Mettons-nous maintenant à la place des personnes ne venant pas de ce monde : Product Owners, Software Engineers, Business Owners, etc. Si en tant qu’acteurs de la data on peut se sentir dépassés, comment imaginez-vous que ces personnes se sentent face à ce domaine ?

Face à ce constat, les entreprises expliquent vouloir créer une culture data, et acculturer les métiers et les stackeholders à la data.

Mais c’est un chemin difficile, avec de la résistance au changement à la clé.

Mon feeling me dit que cette difficulté est en grande partie due au fait que nous, les data practitioners, essayons de faire adhérer les autres métiers à notre langage, sans réellement chercher à comprendre leurs besoins.

Nous mettons souvent l’accent sur ce qui rend la data si spéciale, plutôt que d’insister sur ses points communs avec d'autres domaines comme l’Engineering ou le Product Management.

Je vous propose de voir l’acculturation à la data comme une quête bidirectionnelle, et non quelque chose à sens unique.

L’intérêt ? Que chacun, de part son domaine d’expertise, puisse créer des liens avec les sujets qui leur sont familier, plutôt que de devoir s’approprier de nouveaux concepts éloignés de leur expertise du quotidien.

En trois mots : Connecting The Dots.

Voyons cela plus en détails.

Le problème avec le terme “acculturation”

Même si notre ami Robert définit l’acculturation comme un “processus par lequel une personne ou un groupe assimile une culture étrangère à la sienne”, je ne peux m’empêcher de penser que lorsque nous essayons d’“acculturer les gens à la data”, il y a une forme de rapport dominant / dominé et sachant / non sachant qui se met en place.

Et c’est là tout le problème.

La réaction naturelle lorsque l’on cherche à vous imposer (ou inculquer) quelque chose est de se mettre sur la défensive pour défendre ses idées, son métier, voire son avenir.

Le problème de l’acculturation à la data : nous cherchons à convaincre, ils cherchent à se défendre.

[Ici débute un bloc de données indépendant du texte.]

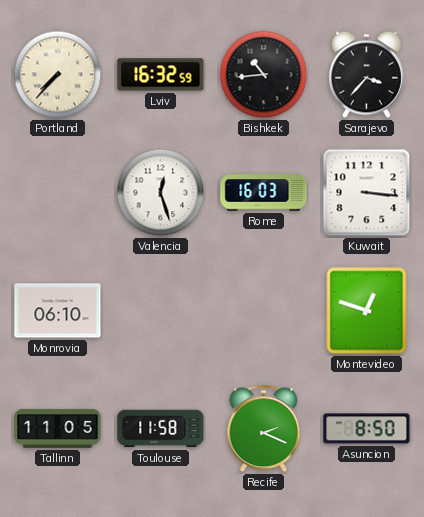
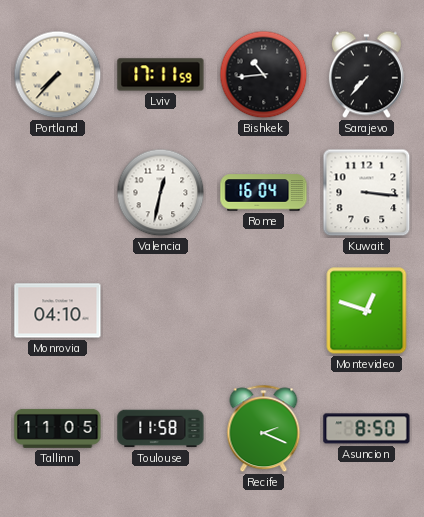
Lviv: 16:32 -> 17:11
Sarajevo: 3:37 -> 7:37
Valencia: 12:27 -> 12:32
Rome: 16:03 -> 16:04
Monrovia: 06:10 -> 04:10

N’encourageons pas le caractère mystique de la Data

Il y a fort à parier que les personnes non initiées à la data ne voient ce domaine que par le prisme de ce qui est le plus visible, c’est-à-dire les dernières révolutions publiées par les géants du web et qui impactent le grand public.

Elles n’ont pas le temps de démêler le vrai du faux, et ce n’est pas leur métier.

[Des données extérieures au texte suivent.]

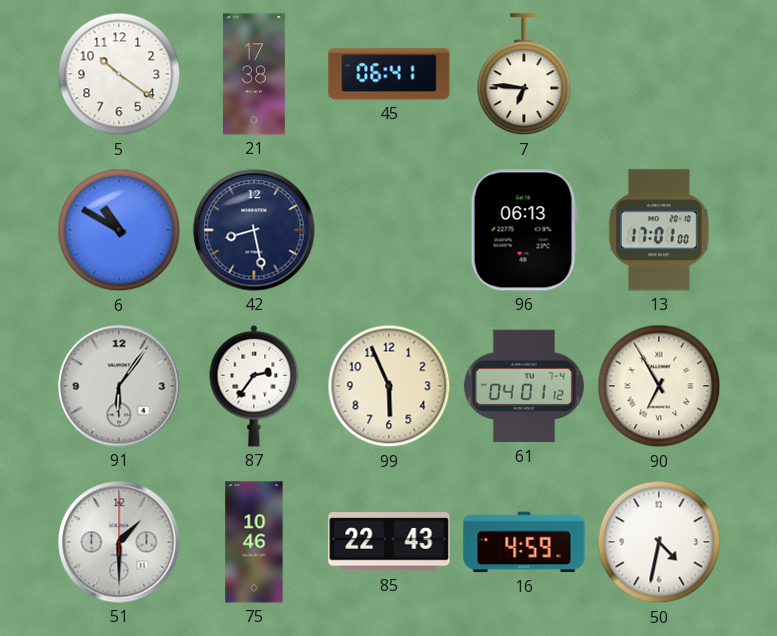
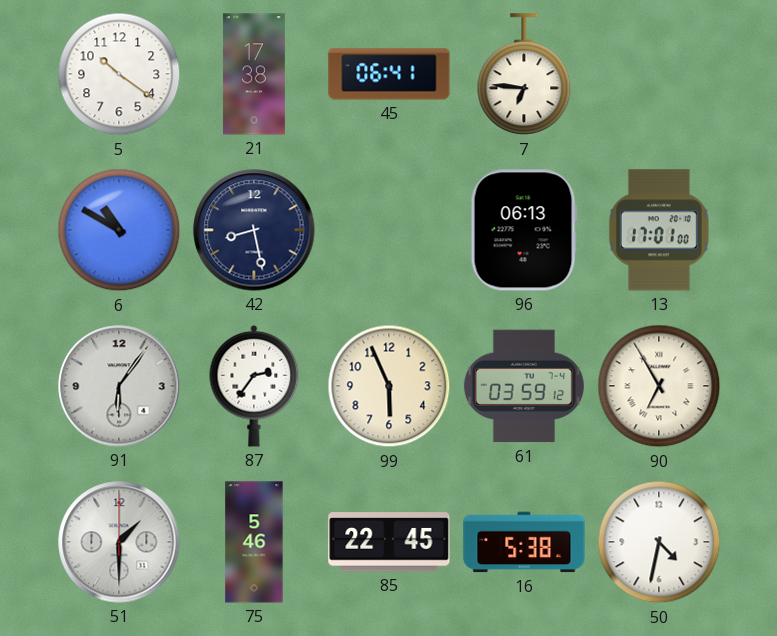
61: 04:01 -> 03:59
75: 10:46 -> 5:46
85: 22:43 -> 22:45
16: 4:59 -> 5:38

Elles ne voient que ce qu’on leur montre, et cela ne fait qu’accentuer leur impression initiale, à savoir : “la data est un monde à part, trop éloigné du mien”. Pire : “je ne comprends pas bien ce qu’ils font, mais ça commence à me faire peur”.

Et ce ne sont pas les dernières avancées autour de l’IA Générative qui vont freiner ces ressentis.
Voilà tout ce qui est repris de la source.